So today I decided I should have a blog. But not just any blog, no, the most amazing blog in the world! I said to myself this morning "Dee, you should be doing something with your life! You need to make some money! How about getting a good job? Nah, too much work. Plus, I'd have to act like a grown up. No way. How about buckling down and setting a goal for yourself in college? And give up living in a cave, eating candy and energy drinks for breakfast? Fat chance. I know! I'll start a blog and never have to act like a real adult ever again! Yay me!"
What should I call my blog? Should I call it something like Poisoned by Sarcasm? Nah, sounds too cynical. How about Go Fudge Yourself? Bah, too rude. So, I wandered down to the kitchen to eat brownies for breakfast and, much to my never ending delight, the name for my blog was right on the fridge, in the form of a novelty magnet. Bowl of Stupid. Sounds okay. Plus, I'm too lazy to come up with something good.

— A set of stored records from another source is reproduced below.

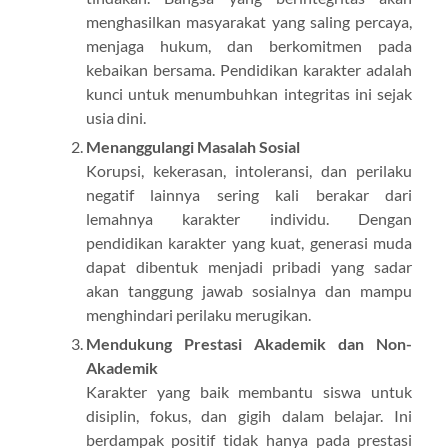
menghasilkan masyarakat yang saling percaya,
menjaga hukum, dan berkomitmen pada
kebaikan bersama. Pendidikan karakter adalah
kunci untuk menumbuhkan integritas ini sejak
usia dini.
Menanggulangi Masalah Sosial
Korupsi, kekerasan, intoleransi, dan perilaku
negatif lainnya sering kali berakar dari
lemahnya karakter individu. Dengan
pendidikan karakter yang kuat, generasi muda
dapat dibentuk menjadi pribadi yang sadar
akan tanggung jawab sosialnya dan mampu
menghindari perilaku merugikan.
Mendukung Prestasi Akademik dan Non-
Akademik
Karakter yang baik membantu siswa untuk
disiplin, fokus, dan gigih dalam belajar. Ini
berdampak positif tidak hanya pada prestasi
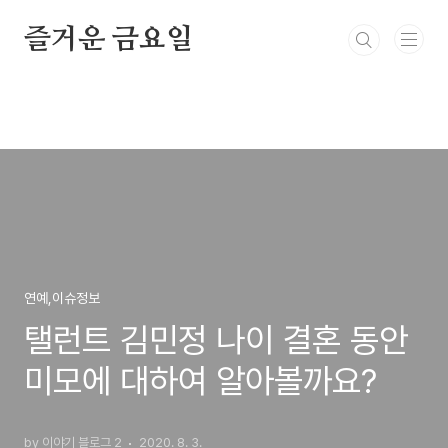
본문 바로가기
즐거운 금요일
연예,이슈정보
탤런트 김민정 나이 결혼 동안
미모에 대하여 알아볼까요?
by 이야기 블로그 2
2020. 8. 3.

So, I created this fantastic blog, teeming with excitement for my first post. I created a header, set up the page to my liking, then clicked "New Post." Then, I just stared at the blank screen. All I could think was "write a post about poop, write a post about poop! Poop is ALWAYS funny."
And then, the more I thought about writing about poop, the grosser I felt until I realized I needed a shower anyway. So, I put my laptop on standby and went to go shower, hoping inspiration would hit. Once in the bathroom a wave of hopelessness over my new blog hit me and I was convinced that no one would ever read my blog and that I'd remain a loser forever. But, I still needed a shower.
Now, I shower compulsively because I'm always afraid I smell bad. Like, you know that pain chart at the doctors office with the faces? Where 1 is happy and 10 is crying? Well, I imagine the way I smell in the form of that chart, 1 being I just showered and put on perfume and deodorant and 10 being I haven't showered in a week. No matter what, I always feel like I'm hovering around 6 or 7 on that scale, even right after I shower. It might be because I hate doing laundry, and no matter what I always feel like my clothes smell. I would rather have my face clawed off by a rabid possum in heat than do laundry. I'm pretty sure that's why most of my clothes have holes in them. All the being attacked by rabid possums instead of doing laundry. No offense to possum lovers though, I mean, possums are pretty cool. I only have a problem with the rabid type.
What was I talking about?
Oh yeah, so I showered and the whole time I was thinking about what I should write for my very first blog post and being nauseous because of my crippling insecurity. Thank god, the wanting to write about poop was gone, so I considered writing about how bad this new shampoo smelled, but I was pretty sure no one wanted to read about how my hair smelled like an old lady who has too many pet cats with bladder control problems that she lets sit on her lap all the time.
Then I considered telling a funny story about my friend embarrassing me in public, like the time he dressed up as a Viking to go and browse through the raw meat in a butcher shop, or the more recent loud declaration of "THICK AND CHUNKY" in a diner, but, really, those are short stories and I was hoping for a longer blog post than that.
So, dejectedly, I walked back to my room and turned my laptop on, feeling that I was not ever going to post on my blog ever again, even though I never had before. Then inspiration struck me as I was stalking someone on Facebook!
And that's how this post got written.